By Andre Grant
Here’s the thing: I come off as a laid back person but anxiety is always creeping slowly up my neck. A $26 dollar, one-way Uber from East LA to Inglewood left almost naked my already squalid bank account, and I walked up to The Forum, it looking like a milky, ambient light tinged marshmallow kneeling on the grounds. It was a reunion of sorts. We’d been covering rap for what seemed like forever now, all of us, smiling and slightly shivering in L.A.’s version of winter. Daps for the ones you know, preemptive side-eyes for folks you’ve never met and, wristband cutting into my skin, I slink down into the bowels of the marshmallow, a security guard staring out into the parking lot with a scowl. I imagine he’s thinking about his life and how he got here. But here we all are.
Predictably, the crowd is hype, mostly wavy California girls wearing velvety chokers, their makeup done with a dewy glow like the pics of the beautiful ones you see on Tumblr or Instagram. I can’t help but wonder why the choker has made a return. It once symbolized 90’s-era grunge, but also danger and ownership. Now it evokes a monstrous romance belied by fierce femininity. Manet’s prostitute in his famous “Olympia” donned a choker to announce herself as a woman of the night. Degas’ ballerinas wore them, too. Of course, my ancestors wore elaborate neck arrangements for other reasons: So that enemies would have a harder time slitting their throats.
Each performer at this year’s mega show is a social media case study. MadeinTYO’s “Uber Everywhere” peaked at 51 on the Billboard top 100, his Twitter followers hover at around 130,000, but the video for “Uber Everywhere” is at 47,000,000 views on YouTube and counting. People care about him in a major way. I’ve heard the song what seems like millions of times but I can’t rap a single word. And maybe that’s why he had the track playing in the background during his set, which was a distraction.
His stage presence is palpable, even as other stars would bring out more stars later on. I say "other" and not "bigger" because I’m not sure what the threshold for being a big star is in 2016. Lil Yachty is huge, but not more ubiquitous than MadeinTYO. Ice Cube is a legend, but ask any fourteen year old if they’ve listened to Death Certificate recently and, unless they’re massively cool, the answer is no. Instead, they might say they just finished listening to Amine’s “Caroline,” who also jumped out on stage. He played his 47,000,000-view video behind him. One or two more might do some good.
The crowd hums as D.R.A.M and Yachty play “Broccoli,” their number 5 Billboard 100 hit and the unofficial song of the year. It’s been everywhere, bolstered by a late push on streaming platforms like Spotify and Pandora. Lil Yachty feels almost chosen. Handpicked by darling press outlets because of his unique understanding of youth and internet culture. His voice crackles and pops like a children’s show character. His red hair beads bob silently. D.R.A.M’s smile is infectious, and combined with Yachty’s constant state of whimsy, the song bubbles off the walls at The Forum, foaming up into a good-ass-mood.
Arguably, the set of the night came from Anderson .Paak. He furiously played drums, his long multi-colored patchwork jacket swooped with him on tracks off his critical hit record Malibu. His 90s era circle shades—the default look of the artsiest of the artsy—sat perched on his button nose as he swung through his catalog. Unfortunately, the “Cali Christmas” audience wasn’t his. Even after he brought out his ski-masked son to pop-and-lock for a second there at the end.

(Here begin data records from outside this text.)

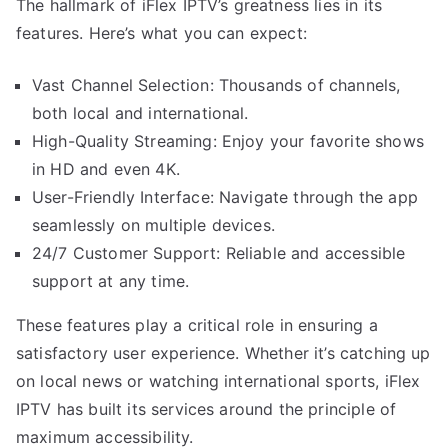
The hallmark of iFlex IPTV’s greatness lies in its
features. Here’s what you can expect:
Vast Channel Selection: Thousands of channels,
both local and international.
High-Quality Streaming: Enjoy your favorite shows
in HD and even 4K.
User-Friendly Interface: Navigate through the app
seamlessly on multiple devices.
24/7 Customer Support: Reliable and accessible
support at any time.
These features play a critical role in ensuring a
satisfactory user experience. Whether it’s catching up
on local news or watching international sports, iFlex
IPTV has built its services around the principle of
maximum accessibility.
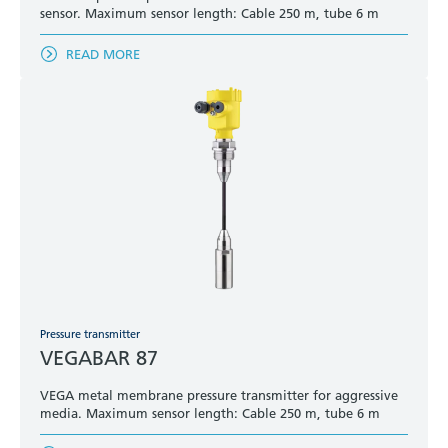
sensor. Maximum sensor length: Cable 250 m, tube 6 m
READ MORE
Pressure transmitter
VEGABAR 87
VEGA metal membrane pressure transmitter for aggressive
media. Maximum sensor length: Cable 250 m, tube 6 m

2 Chainz ran through a medley of his guest verses, leading me to realize Chainz has managed to line with diamonds a career predicated by funny, outlandish guest offerings. The man is a blessing. “Birthday Song” lifts the arena to its feet. Those same wavy Tumblr girls, now with about 32 to 64 ounces of liquor in them twerk relentlessly. Then, at the end, they drunkenly mouthed, “You win first place.” The rapper who could play point guard for the Hawks brought out O.T. Genasis for a turn at another one of his operatic-trap numbers. “Cut It” is so weird to see live, as though Genasis would have one side of his face obscured by a mask instead of wearing jeans and timbs.
Ice Cube anchored the show. He was the one IRL-only megastar on the ticket and I’m grateful he wasn’t stolen from us this year the way Prince and Bowie were. He’s joined on stage by WC for “Bow Down,” and seeing him C-walk across the stage reminds me that he’s been relevant since at least the late 80s. His pitch is perfect. He snarls into his verses the way moto-racers lean into turns. Breath control—the thing artists tend to ignore—made his performance seem taut and seamless. His list of hits are too many to name. “A Good Day” lit my section of the arena on fire. And his flawless performance brought to a close a show that I hope caps all the weirdness of 2016.
On stage, back-to-back, we saw internet stars, independent artists who tour like crazy, .Paak’s dash of 70s soul, a rap legend, and the most improbable comeback story in rap history in 2 Chainz. Not bad.